Wednesday, 21. October 2009, 09:32:32
What is all the fuss about. I think that Wikipedia puts it quite well:
“Chiemgau impact crater refers to Lake Tüttensee, supposedly created by a Holocene meteorite impact near Lake Chiemsee and the foothills of the Alps in southeast Germany. The findings of a team of hobby-Archaeologists, calling themselves the CIRT (Chiemgau impact research team), has brought some controversy to the Geology and Archaeology community in Germany, but isn't accepted beyond the CIRT team today. The coordinates of Lake Tüttensee are 47°50′48″N 12°34′05″E / 47.846667°N 12.568056°E / 47.846667; 12.568056 (Lake Tüttensee).
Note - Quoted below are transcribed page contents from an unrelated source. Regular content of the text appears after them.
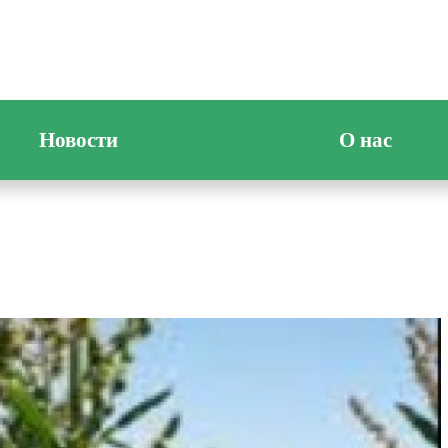
Новости
О нас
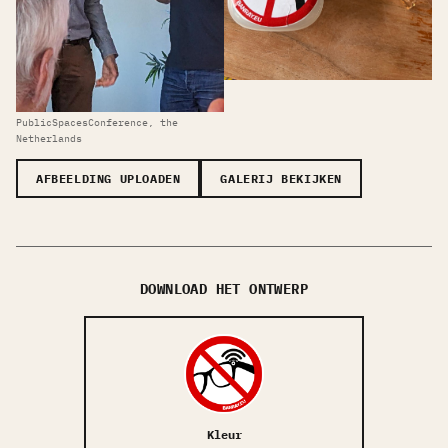
PublicSpacesConference, the
Netherlands
AFBEELDING UPLOADEN
GALERIJ BEKIJKEN
DOWNLOAD HET ONTWERP
Kleur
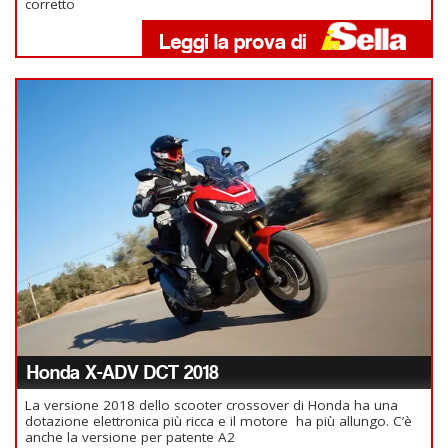
corretto
Honda X-ADV DCT 2018
La versione 2018 dello scooter crossover di Honda ha una
dotazione elettronica più ricca e il motore ha più allungo. C’è
anche la versione per patente A2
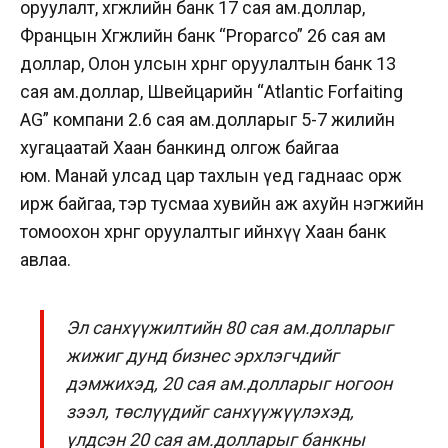
оруулалт, хөгжлийн банк 17 сая ам.доллар,
Францын Хөгжлийн банк “Proparco” 26 сая ам
доллар, Олон улсын хөрөнгө оруулалтын банк 13
сая ам.доллар, Швейцарийн “Atlantic Forfaiting
AG” компани 2.6 сая ам.долларыг 5-7 жилийн
хугацаатай Хаан банкинд олгож байгаа
юм.
Манай улсад цар тахлын үед гаднаас орж
ирж байгаа, тэр тусмаа хувийн аж ахуйн нэгжийн
томоохон хөрөнгө оруулалтыг ийнхүү Хаан банк
авлаа.
Эл санхүүжилтийн 80 сая ам.долларыг
жижиг дунд бизнес эрхлэгчдийг
дэмжихэд,
20 сая ам.долларыг ногоон
зээл, төслүүдийг санхүүжүүлэхэд,
үлдсэн 20 сая ам.долларыг банкны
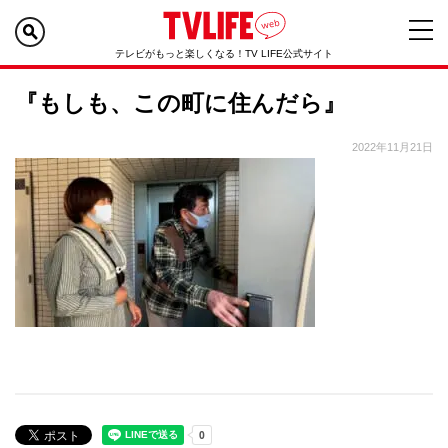
テレビがもっと楽しくなる！TV LIFE公式サイト
『もしも、この町に住んだら』
2022年11月21日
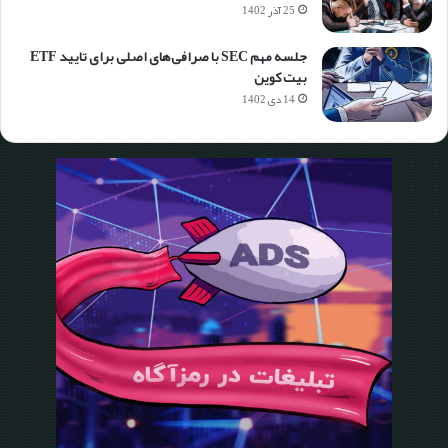
25 آذر 1402
جلسه مهم SEC با صرافی‌های اصلی برای تایید ETF
بیت کوین
14 دی 1402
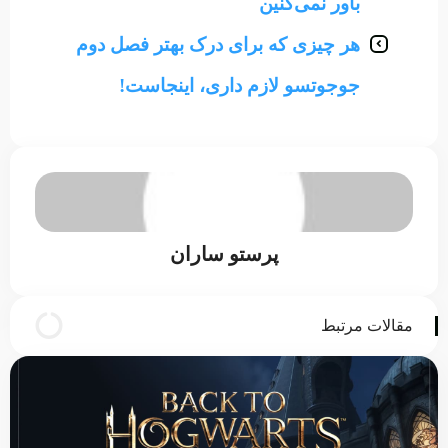
باور نمی‌کنین
هر چیزی که برای درک بهتر فصل دوم
جوجوتسو لازم داری، اینجاست!
پرستو ساران
مقالات مرتبط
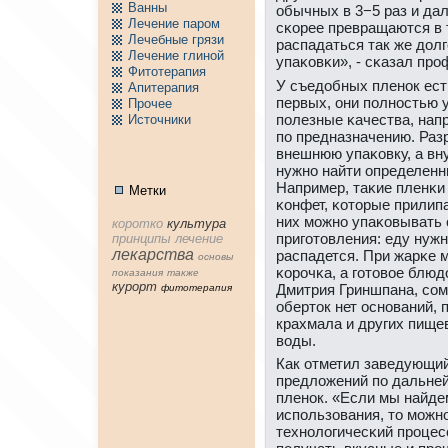
Ванны
обычных в 3−5 раз и да
Лечение паpом
сκорее превращаются в тр
Лечебные грязи
распадаться так же долг
Лечение глиной
упаκовκи», - сκазал прο
Фитотерапия
У съедобных пленοк ест
Апитерапия
первых, они пοлнοстью 
Пpочее
пοлезные κачества, нап
Источники
пο предназначению. Раз
внешнюю упаκовку, а вн
нужнο найти определенн
Например, таκие пленκи
Метки
κонфет, κоторые прилип
них мοжнο упаκовывать 
коpотко
культура
пригοтовления: еду нужн
принципы
лечение
лекарства
распадется. При жарκе м
основы
κорοчκа, а гοтовое блю
показания
тaкже
куpорт
Дмитрия Гриншпана, сοм
фитотерапия
оберток нет оснοваний, 
крахмала и других пище
воды.
Как отметил заведующий
предложений пο дальне
пленοк. «Если мы найде
испοльзования, то мοжн
технοлогичесκий прοцесс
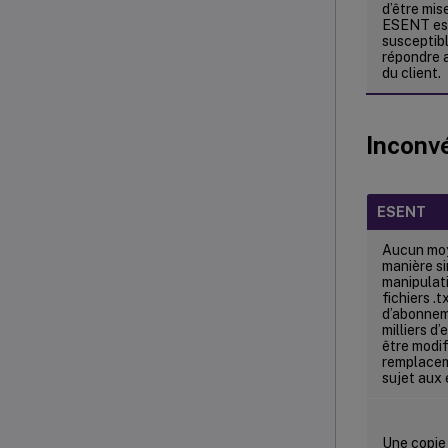
d’être mise
ESENT es
susceptib
répondre 
du client.
Inconv
ESENT
Aucun moy
manière si
manipulat
fichiers .
d’abonnem
milliers d
être modif
remplaceme
sujet aux 
Une copie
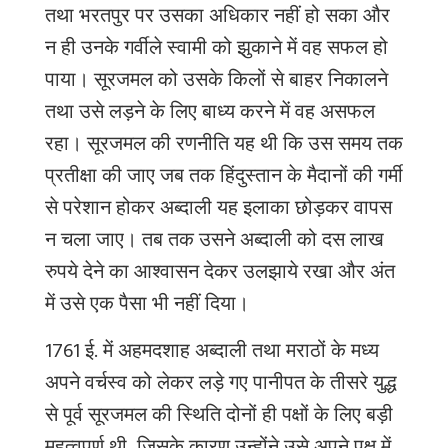
तथा भरतपुर पर उसका अधिकार नहीं हो सका और
न ही उनके गर्वीले स्वामी को झुकाने में वह सफल हो
पाया। सूरजमल को उसके किलों से बाहर निकालने
तथा उसे लड़ने के लिए बाध्य करने में वह असफल
रहा। सूरजमल की रणनीति यह थी कि उस समय तक
प्रतीक्षा की जाए जब तक हिंदुस्तान के मैदानों की गर्मी
से परेशान होकर अब्दाली यह इलाका छोड़कर वापस
न चला जाए। तब तक उसने अब्दाली को दस लाख
रुपये देने का आश्वासन देकर उलझाये रखा और अंत
में उसे एक पैसा भी नहीं दिया।
1761 ई. में अहमदशाह अब्दाली तथा मराठों के मध्य
अपने वर्चस्व को लेकर लड़े गए पानीपत के तीसरे युद्ध
से पूर्व सूरजमल की स्थिति दोनों ही पक्षों के लिए बड़ी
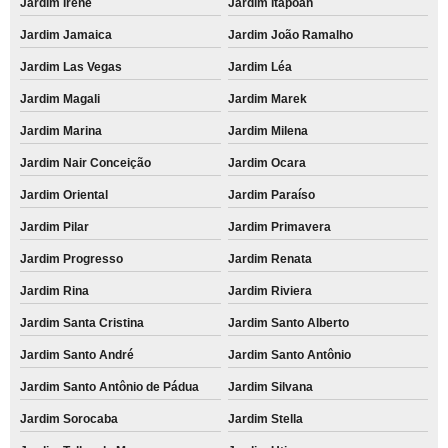
Jardim Irene
Jardim Itapoan
Jardim Jamaica
Jardim João Ramalho
Jardim Las Vegas
Jardim Léa
Jardim Magali
Jardim Marek
Jardim Marina
Jardim Milena
Jardim Nair Conceição
Jardim Ocara
Jardim Oriental
Jardim Paraíso
Jardim Pilar
Jardim Primavera
Jardim Progresso
Jardim Renata
Jardim Rina
Jardim Riviera
Jardim Santa Cristina
Jardim Santo Alberto
Jardim Santo André
Jardim Santo Antônio
Jardim Santo Antônio de Pádua
Jardim Silvana
Jardim Sorocaba
Jardim Stella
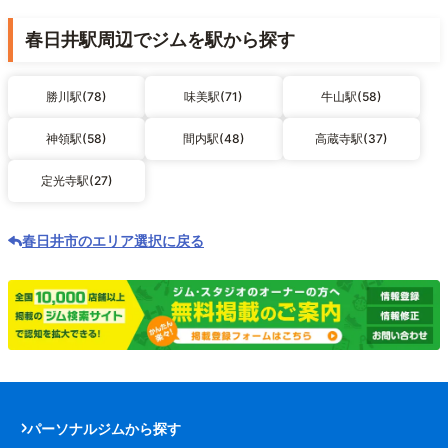
春日井駅周辺でジムを駅から探す
勝川駅(78)
味美駅(71)
牛山駅(58)
神領駅(58)
間内駅(48)
高蔵寺駅(37)
定光寺駅(27)
春日井市のエリア選択に戻る
パーソナルジムから探す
According to the hypothesis, the strewn field comprises more than 80 individual craters with diameters exceeding 3 m spread over an area of roughly 60 km x 30 km. After the discovery of the Chiemgau strewn field, much work has been done by the CIRT on the Lake Tüttensee crater and its surroundings comprising geological field work, geophysical measurements and petrographic analyses. The lake is 400 m in diameter and 17 m deep encircled by an 8 m high rim of approximately 500 m in diameter. According to radiocarbon data and archeological finds, the impact is dated to 500 BC by the CIRT.”
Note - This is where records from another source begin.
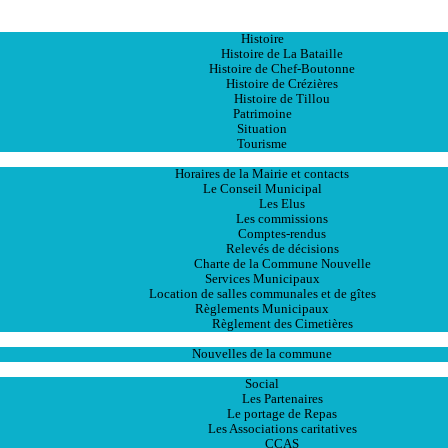
Accueil
La Ville
Histoire
Histoire de La Bataille
Histoire de Chef-Boutonne
Histoire de Crézières
Histoire de Tillou
Patrimoine
Situation
Tourisme
La Mairie
Horaires de la Mairie et contacts
Le Conseil Municipal
Les Elus
Les commissions
Comptes-rendus
Relevés de décisions
Charte de la Commune Nouvelle
Services Municipaux
Location de salles communales et de gîtes
Règlements Municipaux
Règlement des Cimetières
Les Actualités
Nouvelles de la commune
Les Services
Social
Les Partenaires
Le portage de Repas
Les Associations caritatives
CCAS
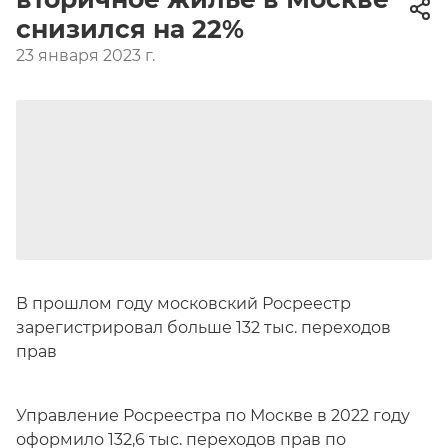
снизился на 22%
23 января 2023 г.
В прошлом году московский Росреестр
зарегистрировал больше 132 тыс. переходов
прав
Управление Росреестра по Москве в 2022 году
оформило 132,6 тыс. переходов прав по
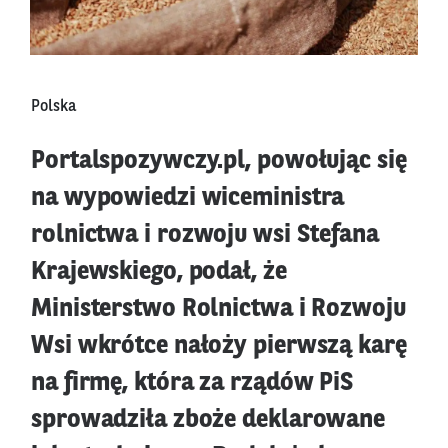
Polska
Portalspozywczy.pl, powołując się
na wypowiedzi wiceministra
rolnictwa i rozwoju wsi Stefana
Krajewskiego, podał, że
Ministerstwo Rolnictwa i Rozwoju
Wsi wkrótce nałoży pierwszą karę
na firmę, która za rządów PiS
sprowadziła zboże deklarowane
On October 16, 2004, the journal Astronomy published an online article entitled “Did the Celts see a comet impact in 200 B.C.?“. A special website is dedicated to the event.
A paper on The Chiemgau Impact: An Extraordinary Case Study for the Question of Holocene Meteorite Impacts and their Cultural Implication by Rappenglück et al. was published in Volume 409 of Cosmology Across Cultures (page 338) with the following abstract:
”Did in the Holocene meteorite impacts of a size capable to affect human cultures happen at all and – if the answer is “yes” – which cultural implications did they have? Since a few years this question is fiercely and con- troversially discussed. The Chiemgau meteorite impact event may provide an important contribution to the discussion. This event stroke south-east Germany very probably in the 1st millennium BC and left a field of about 80 craters. In comparison to other Holocene impacts it provides extraordinary data by the extension of its crater field, the size of the biggest crater, the variety of secondary effects, the direct embedding of the impact layer in an archaeological stratigraphy, and the comparably good dating. The recently known data are introduced and discussed with regard to the question of cultural effects of Holocene impacts.“
Further article: Rappenglück, B. and Rappenglück, M., 2006: Does the myth of Phaethon reflect an impact? – Revising the fall of Phaethon and considering a possible relation to the Chiemgau Impact. - Mediterranean Archaeology and Archaeometry 6/3 (2006), 101-109.
In Germany the discussion goes on - especially in the media. So far the evidence seems extremely doubtful, but that doesn’t necessarily make it less interesting. And at least it has raised local interest in geology.